No, nothing really on OpEx. The COGS, as far as the gross margin that we had in Q1, was high due to the business mix that we had. We had more software and services. Software margins in IFRS revenue are at 100%. Services are above 60%. So with a higher increase of software and services within the revenue mix, that pushes up the margins that we have. on that. Also, hardware was disproportionately higher margin hardware. And that was just due to fewer very large deliveries to the public sector, especially within Denmark, that would typically drag down the hardware margins. So overall, we had a very good mix of business in Q1, but no one-offs. It was just a very good mix of business that we had in Q1 when it comes to the gross margins.

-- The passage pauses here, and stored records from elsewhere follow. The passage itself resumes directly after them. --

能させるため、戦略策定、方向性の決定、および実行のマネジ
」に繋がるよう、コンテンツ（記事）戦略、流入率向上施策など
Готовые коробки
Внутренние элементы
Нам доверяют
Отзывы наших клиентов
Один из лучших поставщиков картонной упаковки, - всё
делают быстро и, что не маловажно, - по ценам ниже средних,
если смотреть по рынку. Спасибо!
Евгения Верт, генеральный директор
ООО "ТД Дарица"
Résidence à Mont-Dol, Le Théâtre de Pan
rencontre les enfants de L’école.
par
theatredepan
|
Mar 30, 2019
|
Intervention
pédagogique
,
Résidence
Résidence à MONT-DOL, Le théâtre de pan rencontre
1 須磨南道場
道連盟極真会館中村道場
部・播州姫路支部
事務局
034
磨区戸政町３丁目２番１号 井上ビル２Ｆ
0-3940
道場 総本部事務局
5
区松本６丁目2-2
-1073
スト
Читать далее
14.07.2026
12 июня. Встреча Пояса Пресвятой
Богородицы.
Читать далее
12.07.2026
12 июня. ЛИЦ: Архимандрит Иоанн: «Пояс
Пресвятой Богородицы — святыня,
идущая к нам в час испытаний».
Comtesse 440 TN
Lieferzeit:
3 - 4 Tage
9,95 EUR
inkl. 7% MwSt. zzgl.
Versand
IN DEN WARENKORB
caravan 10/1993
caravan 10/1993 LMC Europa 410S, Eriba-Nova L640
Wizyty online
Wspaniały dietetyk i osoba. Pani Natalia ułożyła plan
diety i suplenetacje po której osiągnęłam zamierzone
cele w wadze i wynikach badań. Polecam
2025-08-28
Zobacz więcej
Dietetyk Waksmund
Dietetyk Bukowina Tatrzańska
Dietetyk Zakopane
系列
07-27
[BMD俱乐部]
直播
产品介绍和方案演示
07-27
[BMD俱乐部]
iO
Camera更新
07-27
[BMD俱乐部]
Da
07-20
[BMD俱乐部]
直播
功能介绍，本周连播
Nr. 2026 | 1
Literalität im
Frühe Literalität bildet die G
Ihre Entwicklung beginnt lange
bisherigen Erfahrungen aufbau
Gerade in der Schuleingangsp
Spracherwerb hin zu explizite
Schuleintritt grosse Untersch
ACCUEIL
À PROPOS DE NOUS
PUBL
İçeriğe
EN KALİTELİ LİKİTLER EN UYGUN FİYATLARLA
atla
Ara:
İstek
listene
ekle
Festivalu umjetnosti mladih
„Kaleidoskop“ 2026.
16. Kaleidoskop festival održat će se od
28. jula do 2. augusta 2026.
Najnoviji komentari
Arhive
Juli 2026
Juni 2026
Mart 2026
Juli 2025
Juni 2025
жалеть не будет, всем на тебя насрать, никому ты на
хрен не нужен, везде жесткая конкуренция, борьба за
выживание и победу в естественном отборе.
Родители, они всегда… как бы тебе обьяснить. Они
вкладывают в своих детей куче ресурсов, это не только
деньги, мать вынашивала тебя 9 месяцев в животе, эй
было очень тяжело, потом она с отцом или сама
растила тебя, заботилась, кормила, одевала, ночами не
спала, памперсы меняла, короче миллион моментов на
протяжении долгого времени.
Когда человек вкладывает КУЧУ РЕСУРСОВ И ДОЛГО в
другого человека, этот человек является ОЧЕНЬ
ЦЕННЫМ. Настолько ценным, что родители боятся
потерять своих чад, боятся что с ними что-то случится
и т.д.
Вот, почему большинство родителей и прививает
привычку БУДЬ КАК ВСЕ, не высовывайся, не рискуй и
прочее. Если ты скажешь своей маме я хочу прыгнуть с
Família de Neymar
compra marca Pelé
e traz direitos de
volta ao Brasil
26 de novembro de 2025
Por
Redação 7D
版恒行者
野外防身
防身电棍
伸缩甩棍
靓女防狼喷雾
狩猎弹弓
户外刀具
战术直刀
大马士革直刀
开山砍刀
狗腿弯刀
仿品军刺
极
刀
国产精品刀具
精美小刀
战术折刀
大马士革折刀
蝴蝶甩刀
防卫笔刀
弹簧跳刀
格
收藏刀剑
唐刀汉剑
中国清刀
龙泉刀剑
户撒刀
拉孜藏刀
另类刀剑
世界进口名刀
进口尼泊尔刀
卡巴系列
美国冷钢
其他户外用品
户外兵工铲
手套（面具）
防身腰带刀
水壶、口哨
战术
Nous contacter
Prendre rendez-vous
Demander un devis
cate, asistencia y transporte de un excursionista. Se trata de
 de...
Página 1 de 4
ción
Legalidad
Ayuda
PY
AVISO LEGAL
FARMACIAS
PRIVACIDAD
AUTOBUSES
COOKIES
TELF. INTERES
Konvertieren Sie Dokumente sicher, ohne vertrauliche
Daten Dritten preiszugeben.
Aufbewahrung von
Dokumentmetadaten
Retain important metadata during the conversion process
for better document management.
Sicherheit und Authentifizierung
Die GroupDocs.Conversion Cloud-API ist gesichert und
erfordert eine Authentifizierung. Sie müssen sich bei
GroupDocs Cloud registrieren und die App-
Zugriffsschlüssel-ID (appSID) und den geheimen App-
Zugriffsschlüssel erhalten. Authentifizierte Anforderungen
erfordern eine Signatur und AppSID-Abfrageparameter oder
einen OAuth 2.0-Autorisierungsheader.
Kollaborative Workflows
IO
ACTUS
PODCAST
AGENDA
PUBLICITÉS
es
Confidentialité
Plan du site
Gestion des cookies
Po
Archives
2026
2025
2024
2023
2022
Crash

But just to be more specific on the cost, there were no one-offs on the cost. the people analyzing us have to understand that we have a high variable part of our cost. So we can turn that up and down with a high percentage without going up with what that is. Especially in Denmark, we turn, of course, because of their revenue, the cost down, and so on. But no one-offs, no major changes.
I'll just point out one final thing. Headcount was down year over year. That's been something we've been telling people is going to happen as we've been just adjusting the headcount base for slower revenue, that this was going to come down, and we saw that already in Q1. Thank you.
Operating free cash flow question here. This is a bit of a longer one. The operating free cash flow is a little on the weaker side. There are seasonal fluctuations, Q1 not as strong as Q4, but there's a higher amount tied up in capital for Q1 24 compared to last year in Q1. How should we think of this going forward in 2024?
This was just due to, as I was just mentioning, this was due to one-off factors, temporary factors. A large part of that had to do with the seasonality of when the Easter holiday hit at the very end of the quarter. Overdues, which were seven days or less, was up by over $500 million versus what we saw last year and the year before that. And there's no fundamental reason why things that are just a few days overdue would jump by that much, aside from the Easter holiday. This is going to normalize in Q2, so I wouldn't worry about this at all. Thank you.
All right. And our final question for today comes from a shareholder. I'm not actually interested in one quarter or the next quarter. Can you give us some comments on a longer horizon and any comments to the next years?
Yeah, we have a lot of shareholders that are long term and most of them actually have of the big shareholders have been shareholders since before I became CEO more than 10 years ago. So thank you to all of those shareholders. But as I think I commented on in the presentation, we've had four years now, which have been very, very difficult to predict for the shareholders and also for us. We've done well. We've grown EBIT every quarter, even with that unpredictable and complex situation. We believe that we're entering a more predictable part of the world. But there are complexity here. But we think it will be more predictable. And we think we will come back to our long-term guiding, which is high single-digit growth of revenue and EBIT growing two to three times that. And if you look at a CAGR over the last two years, we're actually on the high side of that EBIT prediction. So that is what we look at. And the reason for it is the five reasons of growth that I just went through. And as we have growth, it's easy to have EBIT grow. The scalability in the business is that way. So with that, to all of you in the room and all of you that have followed digitally, we hope we have surprised you positive on the EBIT side. We'll work hard to do the same thing in Q2. Until then, thank you.